<<<<

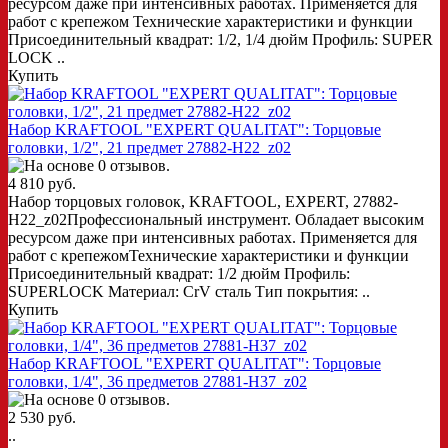
ресурсом даже при интенсивных работах. Применяется для
работ с крепежом Технические характеристики и функции
Присоединительный квадрат: 1/2, 1/4 дюйм Профиль: SUPER
LOCK ..
Купить
Набор KRAFTOOL "EXPERT QUALITAT": Торцовые
головки, 1/2", 21 предмет 27882-H22_z02
4 810 руб.
Набор торцовых головок, KRAFTOOL, EXPERT, 27882-
H22_z02Профессиональный инструмент. Обладает высоким
ресурсом даже при интенсивных работах. Применяется для
работ с крепежомТехнические характеристики и функции
Присоединительный квадрат: 1/2 дюйм Профиль:
SUPERLOCK Материал: CrV сталь Тип покрытия: ..
Купить
Набор KRAFTOOL "EXPERT QUALITAT": Торцовые
головки, 1/4", 36 предметов 27881-H37_z02
2 530 руб.
..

>>>>

● What needs to be done: Without including any picture, reproduce the material above word for word.

● Exercise result:
ресурсом даже при интенсивных работах. Применяется для
работ с крепежом Технические характеристики и функции
Присоединительный квадрат: 1/2, 1/4 дюйм Профиль: SUPER
LOCK ..
Купить
Набор KRAFTOOL "EXPERT QUALITAT": Торцовые
головки, 1/2", 21 предмет 27882-H22_z02
4 810 руб.
Набор торцовых головок, KRAFTOOL, EXPERT, 27882-
H22_z02Профессиональный инструмент. Обладает высоким
ресурсом даже при интенсивных работах. Применяется для
работ с крепежомТехнические характеристики и функции
Присоединительный квадрат: 1/2 дюйм Профиль:
SUPERLOCK Материал: CrV сталь Тип покрытия: ..
Купить
Набор KRAFTOOL "EXPERT QUALITAT": Торцовые
головки, 1/4", 36 предметов 27881-H37_z02
2 530 руб.
..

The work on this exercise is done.